[[ Source material open ]]
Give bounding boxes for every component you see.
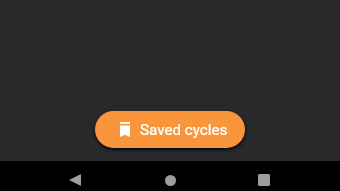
button[interactable]: Saved cycles [95,111,245,148]
button[interactable]: Back [51,161,99,191]
staticText: Saved cycles [140,121,228,139]
button[interactable]: Recent apps [240,161,288,191]
button[interactable]: Home [146,161,194,191]
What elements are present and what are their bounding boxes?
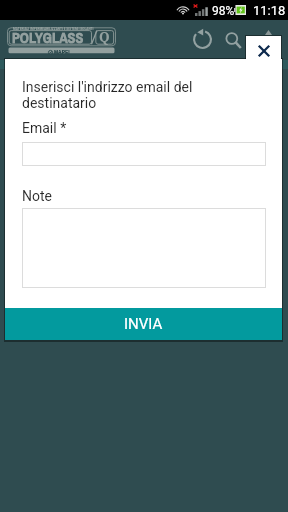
button[interactable]: Refresh: [188, 25, 217, 54]
button[interactable]: [22, 142, 266, 166]
staticText: Note: [22, 188, 52, 204]
staticText: G R O U P: [51, 52, 64, 56]
staticText: INVIA: [124, 315, 163, 333]
button[interactable]: [22, 208, 266, 288]
staticText: Q: [99, 28, 110, 46]
staticText: 11:18: [253, 3, 286, 18]
staticText: MATERIALI IMPERMEABILIZZANTI E SISTEMI I…: [13, 27, 94, 31]
staticText: 98%: [212, 4, 235, 18]
staticText: MAPEI: [54, 48, 70, 56]
button[interactable]: INVIA: [5, 308, 282, 340]
button[interactable]: Close: [246, 36, 281, 65]
staticText: Inserisci l'indrizzo email del destinata…: [22, 79, 237, 111]
staticText: Email *: [22, 120, 67, 136]
button[interactable]: Search: [219, 26, 248, 55]
staticText: POLYGLASS: [12, 28, 84, 47]
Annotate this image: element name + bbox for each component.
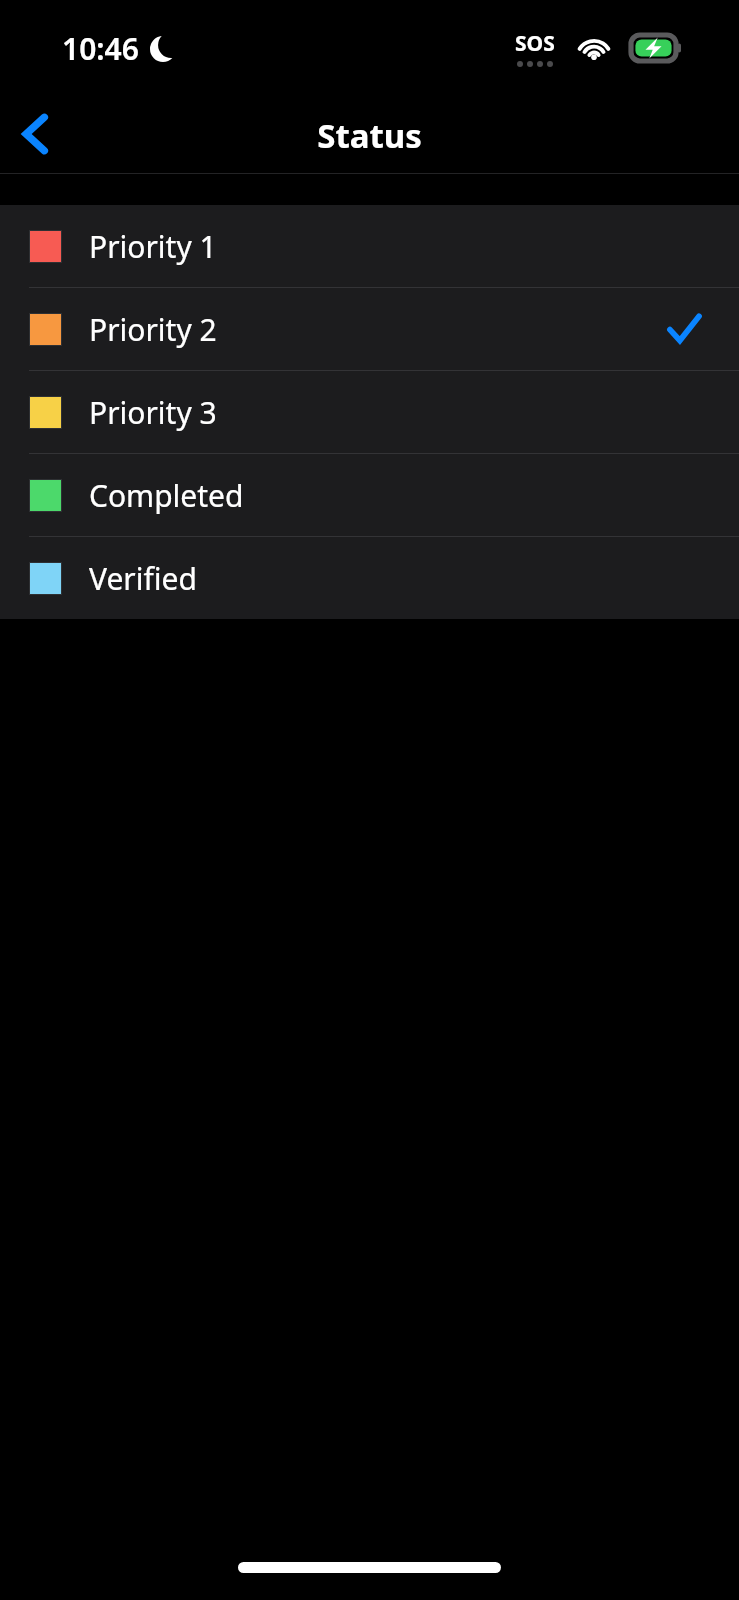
staticText: Priority 3 — [89, 392, 217, 433]
button[interactable]: Completed — [0, 454, 739, 536]
staticText: Verified — [89, 558, 197, 599]
staticText: Status — [0, 113, 739, 158]
button[interactable]: Priority 2 — [0, 288, 739, 370]
button[interactable]: Verified — [0, 537, 739, 619]
button[interactable]: Priority 3 — [0, 371, 739, 453]
staticText: Priority 1 — [89, 226, 217, 267]
staticText: Completed — [89, 475, 244, 516]
staticText: Priority 2 — [89, 309, 217, 350]
staticText: 10:46 — [62, 28, 139, 69]
staticText: SOS — [515, 29, 555, 58]
button[interactable]: Back — [0, 99, 70, 169]
button[interactable]: Priority 1 — [0, 205, 739, 287]
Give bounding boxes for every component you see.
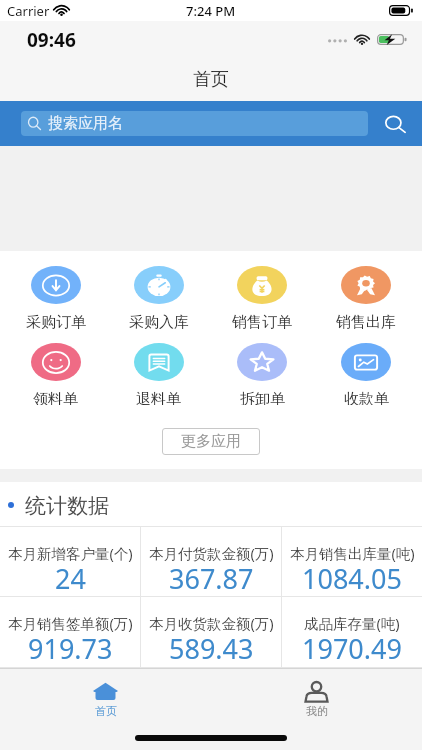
- button[interactable]: 本月销售出库量(吨): [282, 527, 422, 596]
- staticText: 搜索应用名: [48, 114, 123, 133]
- staticText: 成品库存量(吨): [304, 613, 400, 633]
- button[interactable]: 更多应用: [162, 428, 260, 455]
- staticText: 首页: [193, 68, 229, 91]
- button[interactable]: 领料单: [4, 328, 107, 405]
- button[interactable]: 本月新增客户量(个): [0, 527, 140, 596]
- staticText: 24: [55, 560, 86, 593]
- button[interactable]: 拆卸单: [210, 328, 314, 405]
- staticText: 采购入库: [129, 313, 189, 329]
- button[interactable]: 首页: [0, 669, 211, 718]
- button[interactable]: 销售出库: [314, 251, 418, 328]
- staticText: Carrier: [7, 2, 50, 20]
- staticText: 09:46: [27, 27, 76, 53]
- button[interactable]: 本月收货款金额(万): [141, 597, 281, 667]
- staticText: 589.43: [169, 630, 254, 664]
- button[interactable]: 我的: [211, 669, 422, 718]
- staticText: 更多应用: [181, 432, 241, 451]
- staticText: 1084.05: [302, 560, 402, 593]
- staticText: 拆卸单: [240, 390, 285, 406]
- button[interactable]: 收款单: [314, 328, 418, 405]
- staticText: 统计数据: [25, 493, 109, 519]
- staticText: 本月销售出库量(吨): [290, 543, 415, 563]
- staticText: 销售订单: [232, 313, 292, 329]
- staticText: 销售出库: [336, 313, 396, 329]
- staticText: 采购订单: [26, 313, 86, 329]
- button[interactable]: 采购入库: [107, 251, 210, 328]
- staticText: 我的: [306, 704, 328, 718]
- staticText: 本月收货款金额(万): [149, 613, 274, 633]
- button[interactable]: 本月付货款金额(万): [141, 527, 281, 596]
- staticText: 本月销售签单额(万): [8, 613, 133, 633]
- button[interactable]: 退料单: [107, 328, 210, 405]
- staticText: 919.73: [28, 630, 113, 664]
- button[interactable]: Search: [379, 107, 411, 141]
- staticText: 本月付货款金额(万): [149, 543, 274, 563]
- staticText: 367.87: [169, 560, 254, 593]
- staticText: 本月新增客户量(个): [8, 543, 133, 563]
- staticText: 1970.49: [302, 630, 402, 664]
- staticText: 领料单: [33, 390, 78, 406]
- staticText: 退料单: [136, 390, 181, 406]
- staticText: 7:24 PM: [186, 2, 236, 20]
- staticText: 收款单: [344, 390, 389, 406]
- button[interactable]: 搜索应用名: [21, 111, 368, 136]
- button[interactable]: 销售订单: [210, 251, 314, 328]
- staticText: 首页: [95, 704, 117, 718]
- button[interactable]: 本月销售签单额(万): [0, 597, 140, 667]
- button[interactable]: 采购订单: [4, 251, 107, 328]
- button[interactable]: 成品库存量(吨): [282, 597, 422, 667]
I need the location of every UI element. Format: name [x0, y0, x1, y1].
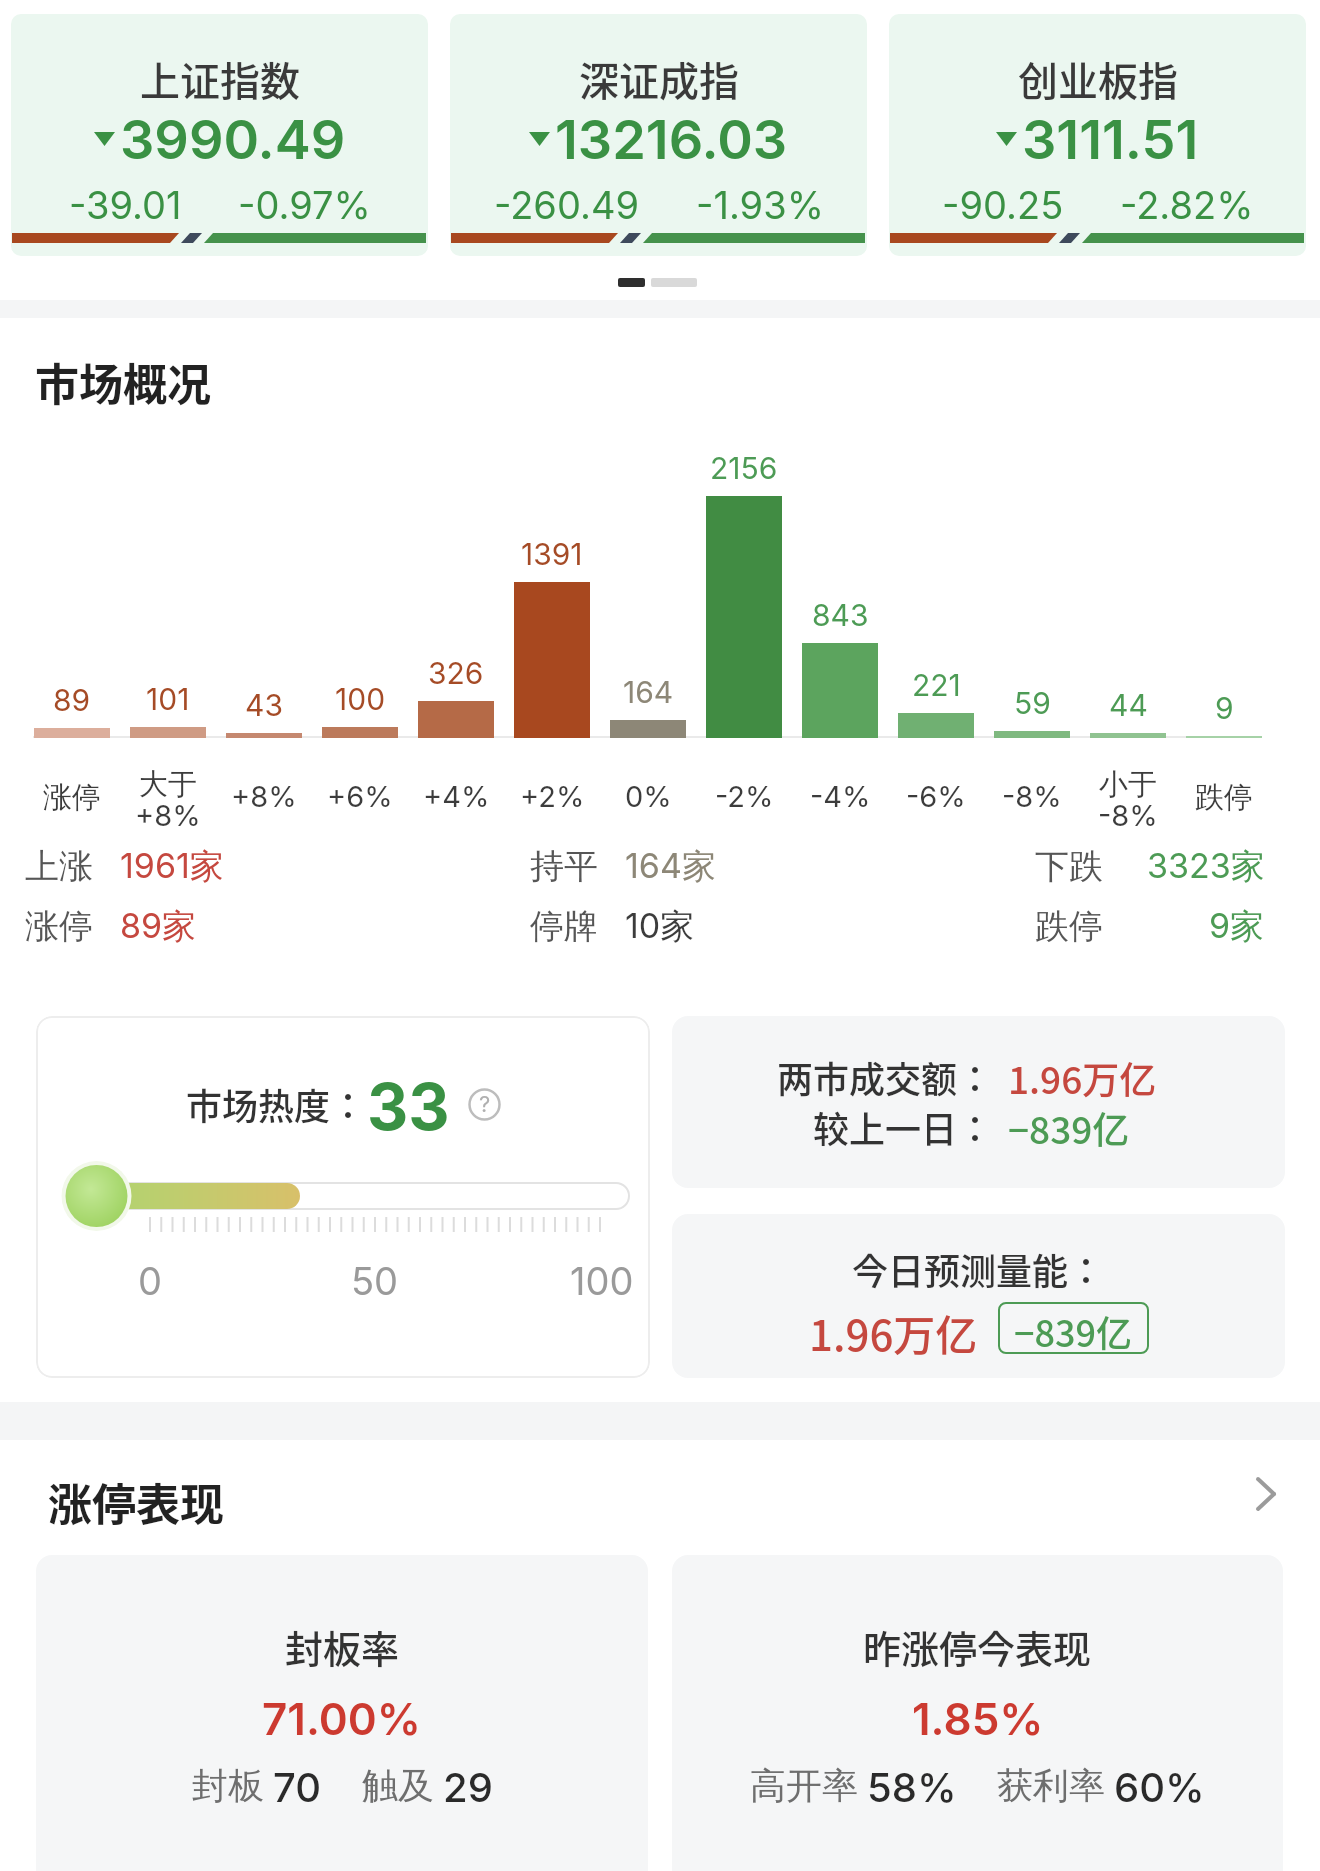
staticText: 获利率 — [997, 1763, 1105, 1807]
staticText: 封板率 — [285, 1619, 400, 1663]
staticText: −839亿 — [1008, 1101, 1130, 1145]
staticText: 9家 — [1209, 905, 1265, 941]
staticText: 50 — [351, 1258, 399, 1296]
staticText: 164家 — [625, 845, 716, 881]
staticText: 小于 — [1099, 766, 1157, 800]
staticText: 60% — [1114, 1763, 1205, 1807]
staticText: +8% — [231, 779, 297, 813]
staticText: 44 — [1109, 687, 1148, 723]
staticText: 58% — [867, 1763, 957, 1807]
staticText: 跌停 — [1035, 905, 1103, 941]
staticText: +6% — [327, 779, 393, 813]
staticText: 100 — [570, 1258, 630, 1296]
staticText: −839亿 — [1014, 1305, 1133, 1351]
button[interactable]: 创业板指 — [889, 14, 1306, 256]
staticText: 29 — [443, 1763, 493, 1807]
staticText: 1.96万亿 — [1008, 1051, 1157, 1095]
button[interactable]: 封板率 — [36, 1555, 648, 1871]
staticText: 10家 — [625, 905, 695, 941]
staticText: 0 — [138, 1258, 162, 1296]
staticText: 昨涨停今表现 — [863, 1619, 1092, 1663]
staticText: 1.85% — [912, 1692, 1044, 1740]
staticText: 上涨 — [25, 845, 93, 881]
staticText: 0% — [625, 779, 672, 813]
staticText: -2.82% — [1120, 182, 1254, 222]
staticText: 3323家 — [1147, 845, 1265, 881]
staticText: 上证指数 — [140, 50, 300, 94]
staticText: 3990.49 — [120, 107, 346, 171]
staticText: -4% — [810, 779, 871, 813]
staticText: 两市成交额： — [777, 1051, 994, 1095]
staticText: -0.97% — [238, 182, 371, 222]
staticText: 持平 — [530, 845, 598, 881]
staticText: -39.01 — [69, 182, 182, 222]
staticText: 封板 — [192, 1763, 264, 1807]
button[interactable]: 深证成指 — [450, 14, 867, 256]
staticText: +4% — [423, 779, 490, 813]
staticText: 触及 — [362, 1763, 434, 1807]
staticText: -1.93% — [696, 182, 824, 222]
button[interactable] — [1236, 1470, 1296, 1518]
button[interactable]: 昨涨停今表现 — [672, 1555, 1283, 1871]
staticText: 大于 — [139, 766, 197, 800]
staticText: -260.49 — [494, 182, 640, 222]
button[interactable]: 上证指数 — [11, 14, 428, 256]
staticText: 843 — [812, 597, 869, 633]
staticText: 涨停 — [25, 905, 93, 941]
staticText: +2% — [520, 779, 585, 813]
staticText: 33 — [367, 1068, 450, 1140]
staticText: 100 — [335, 681, 386, 717]
staticText: +8% — [135, 798, 201, 832]
staticText: 2156 — [710, 450, 778, 486]
staticText: 高开率 — [750, 1763, 858, 1807]
staticText: 涨停表现 — [48, 1470, 224, 1518]
staticText: 较上一日： — [813, 1101, 994, 1145]
button[interactable]: 两市成交额： — [672, 1016, 1285, 1188]
button[interactable]: 今日预测量能： — [672, 1214, 1285, 1378]
staticText: 3111.51 — [1022, 107, 1199, 171]
staticText: -90.25 — [942, 182, 1064, 222]
staticText: 市场概况 — [35, 350, 211, 396]
staticText: 43 — [245, 687, 283, 723]
staticText: 1391 — [521, 536, 583, 572]
staticText: 跌停 — [1195, 779, 1253, 813]
staticText: -8% — [1098, 798, 1158, 832]
staticText: 下跌 — [1035, 845, 1103, 881]
staticText: 停牌 — [530, 905, 598, 941]
staticText: 涨停 — [43, 779, 101, 813]
staticText: -6% — [906, 779, 966, 813]
staticText: 9 — [1215, 690, 1234, 726]
staticText: 221 — [912, 667, 961, 703]
staticText: ? — [479, 1091, 491, 1118]
staticText: 89 — [53, 682, 91, 718]
staticText: 59 — [1014, 685, 1051, 721]
staticText: 深证成指 — [579, 50, 739, 94]
staticText: 89家 — [120, 905, 197, 941]
staticText: 创业板指 — [1018, 50, 1178, 94]
staticText: 71.00% — [262, 1692, 422, 1740]
staticText: 13216.03 — [555, 107, 788, 171]
staticText: 1961家 — [120, 845, 224, 881]
staticText: -2% — [715, 779, 774, 813]
staticText: -8% — [1002, 779, 1062, 813]
staticText: 164 — [623, 674, 674, 710]
staticText: 今日预测量能： — [852, 1243, 1105, 1287]
staticText: 70 — [273, 1763, 322, 1807]
button[interactable]: 市场热度： — [36, 1016, 650, 1378]
staticText: 1.96万亿 — [809, 1302, 978, 1354]
staticText: 101 — [146, 681, 190, 717]
staticText: 326 — [428, 655, 484, 691]
staticText: 市场热度： — [186, 1078, 367, 1130]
[[ Source material closed ]]
■ Work required
From the material above, copy every line that has the word "Search" in it.

■ Written reply
button[interactable]: Search: [219, 26, 248, 55]
- button[interactable]: Search: [379, 107, 411, 141]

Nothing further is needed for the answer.